Saved data entries
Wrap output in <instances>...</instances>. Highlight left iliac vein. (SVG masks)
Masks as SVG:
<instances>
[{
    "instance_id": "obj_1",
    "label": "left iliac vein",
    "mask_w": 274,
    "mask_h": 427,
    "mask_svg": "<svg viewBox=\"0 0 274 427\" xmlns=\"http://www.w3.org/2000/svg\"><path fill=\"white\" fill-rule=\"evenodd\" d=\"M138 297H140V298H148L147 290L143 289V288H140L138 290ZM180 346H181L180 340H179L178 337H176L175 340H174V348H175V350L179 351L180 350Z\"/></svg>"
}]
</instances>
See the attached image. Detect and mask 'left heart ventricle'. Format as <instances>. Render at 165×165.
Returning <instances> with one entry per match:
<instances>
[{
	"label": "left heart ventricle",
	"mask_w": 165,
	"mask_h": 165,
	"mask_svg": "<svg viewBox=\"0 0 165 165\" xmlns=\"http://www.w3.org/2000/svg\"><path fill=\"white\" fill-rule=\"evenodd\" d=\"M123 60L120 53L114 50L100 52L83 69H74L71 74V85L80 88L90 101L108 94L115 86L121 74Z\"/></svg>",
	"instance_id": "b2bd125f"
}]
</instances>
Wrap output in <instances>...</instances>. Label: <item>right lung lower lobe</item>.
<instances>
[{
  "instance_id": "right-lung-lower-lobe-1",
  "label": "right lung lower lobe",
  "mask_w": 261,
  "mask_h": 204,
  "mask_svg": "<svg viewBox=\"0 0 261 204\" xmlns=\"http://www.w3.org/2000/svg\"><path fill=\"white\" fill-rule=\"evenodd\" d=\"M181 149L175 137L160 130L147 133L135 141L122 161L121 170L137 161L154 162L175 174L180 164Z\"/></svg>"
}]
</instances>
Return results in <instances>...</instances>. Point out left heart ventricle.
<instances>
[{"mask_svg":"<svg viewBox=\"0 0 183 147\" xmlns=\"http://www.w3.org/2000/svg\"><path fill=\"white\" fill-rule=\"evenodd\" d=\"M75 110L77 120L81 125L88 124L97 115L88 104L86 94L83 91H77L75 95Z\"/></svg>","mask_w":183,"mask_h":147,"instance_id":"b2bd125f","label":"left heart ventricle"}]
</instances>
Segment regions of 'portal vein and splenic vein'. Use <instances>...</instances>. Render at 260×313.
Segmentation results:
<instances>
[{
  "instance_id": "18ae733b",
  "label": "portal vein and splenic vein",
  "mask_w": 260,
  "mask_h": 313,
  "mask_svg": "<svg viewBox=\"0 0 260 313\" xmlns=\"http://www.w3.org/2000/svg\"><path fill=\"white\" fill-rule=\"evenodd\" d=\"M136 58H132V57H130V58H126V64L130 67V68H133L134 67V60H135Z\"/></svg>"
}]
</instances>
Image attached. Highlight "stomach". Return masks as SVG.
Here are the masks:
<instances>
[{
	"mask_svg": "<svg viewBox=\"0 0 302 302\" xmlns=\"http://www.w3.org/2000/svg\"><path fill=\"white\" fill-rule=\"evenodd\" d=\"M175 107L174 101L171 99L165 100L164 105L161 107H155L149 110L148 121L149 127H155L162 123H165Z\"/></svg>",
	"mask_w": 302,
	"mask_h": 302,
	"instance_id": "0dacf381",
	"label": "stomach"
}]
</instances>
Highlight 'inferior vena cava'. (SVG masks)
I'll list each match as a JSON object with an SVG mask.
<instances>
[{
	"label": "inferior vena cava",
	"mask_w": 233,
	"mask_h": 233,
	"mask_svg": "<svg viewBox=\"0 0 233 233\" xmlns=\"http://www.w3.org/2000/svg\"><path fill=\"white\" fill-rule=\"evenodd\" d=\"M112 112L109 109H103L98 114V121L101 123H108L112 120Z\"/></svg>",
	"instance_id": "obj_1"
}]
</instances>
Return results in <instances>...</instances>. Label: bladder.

Task to carry out: A verbatim copy of all the entries is the expected result.

Exercise result:
Wrap output in <instances>...</instances>. Highlight left iliac vein. (SVG masks)
Masks as SVG:
<instances>
[{
    "instance_id": "obj_1",
    "label": "left iliac vein",
    "mask_w": 274,
    "mask_h": 427,
    "mask_svg": "<svg viewBox=\"0 0 274 427\" xmlns=\"http://www.w3.org/2000/svg\"><path fill=\"white\" fill-rule=\"evenodd\" d=\"M138 297H140V298H148L147 290L143 289V288H140L138 290ZM180 346H181L180 340H179L178 337H176L175 340H174V348H175V350L179 351L180 350Z\"/></svg>"
}]
</instances>
See the attached image. Detect and mask 'left heart ventricle'. Format as <instances>. Render at 165×165.
Returning <instances> with one entry per match:
<instances>
[{
	"label": "left heart ventricle",
	"mask_w": 165,
	"mask_h": 165,
	"mask_svg": "<svg viewBox=\"0 0 165 165\" xmlns=\"http://www.w3.org/2000/svg\"><path fill=\"white\" fill-rule=\"evenodd\" d=\"M123 60L120 53L114 50L100 52L83 69H74L71 74V85L80 88L90 101L108 94L115 86L121 74Z\"/></svg>",
	"instance_id": "b2bd125f"
}]
</instances>
Wrap output in <instances>...</instances>. Label: <item>right lung lower lobe</item>.
<instances>
[{
  "instance_id": "right-lung-lower-lobe-1",
  "label": "right lung lower lobe",
  "mask_w": 261,
  "mask_h": 204,
  "mask_svg": "<svg viewBox=\"0 0 261 204\" xmlns=\"http://www.w3.org/2000/svg\"><path fill=\"white\" fill-rule=\"evenodd\" d=\"M181 149L175 137L160 130L147 133L135 141L122 161L121 170L137 161L154 162L175 174L180 164Z\"/></svg>"
}]
</instances>
Return results in <instances>...</instances>. Point out left heart ventricle.
<instances>
[{"mask_svg":"<svg viewBox=\"0 0 183 147\" xmlns=\"http://www.w3.org/2000/svg\"><path fill=\"white\" fill-rule=\"evenodd\" d=\"M75 110L77 120L81 125L88 124L97 115L88 104L86 94L83 91H77L75 95Z\"/></svg>","mask_w":183,"mask_h":147,"instance_id":"b2bd125f","label":"left heart ventricle"}]
</instances>
Segment regions of 'portal vein and splenic vein'. Use <instances>...</instances>. Render at 260×313.
Segmentation results:
<instances>
[{
  "instance_id": "18ae733b",
  "label": "portal vein and splenic vein",
  "mask_w": 260,
  "mask_h": 313,
  "mask_svg": "<svg viewBox=\"0 0 260 313\" xmlns=\"http://www.w3.org/2000/svg\"><path fill=\"white\" fill-rule=\"evenodd\" d=\"M136 58H132V57H130V58H126V64L130 67V68H133L134 67V60H135Z\"/></svg>"
}]
</instances>
Image attached. Highlight "stomach". Return masks as SVG.
Here are the masks:
<instances>
[{
	"mask_svg": "<svg viewBox=\"0 0 302 302\" xmlns=\"http://www.w3.org/2000/svg\"><path fill=\"white\" fill-rule=\"evenodd\" d=\"M175 107L174 101L171 99L165 100L164 105L161 107H155L149 110L148 121L149 127H155L162 123H165Z\"/></svg>",
	"mask_w": 302,
	"mask_h": 302,
	"instance_id": "0dacf381",
	"label": "stomach"
}]
</instances>
Highlight 'inferior vena cava'. (SVG masks)
I'll list each match as a JSON object with an SVG mask.
<instances>
[{
	"label": "inferior vena cava",
	"mask_w": 233,
	"mask_h": 233,
	"mask_svg": "<svg viewBox=\"0 0 233 233\" xmlns=\"http://www.w3.org/2000/svg\"><path fill=\"white\" fill-rule=\"evenodd\" d=\"M112 112L109 109H103L98 114V121L101 123H108L112 120Z\"/></svg>",
	"instance_id": "obj_1"
}]
</instances>
Return results in <instances>...</instances>. Label: bladder.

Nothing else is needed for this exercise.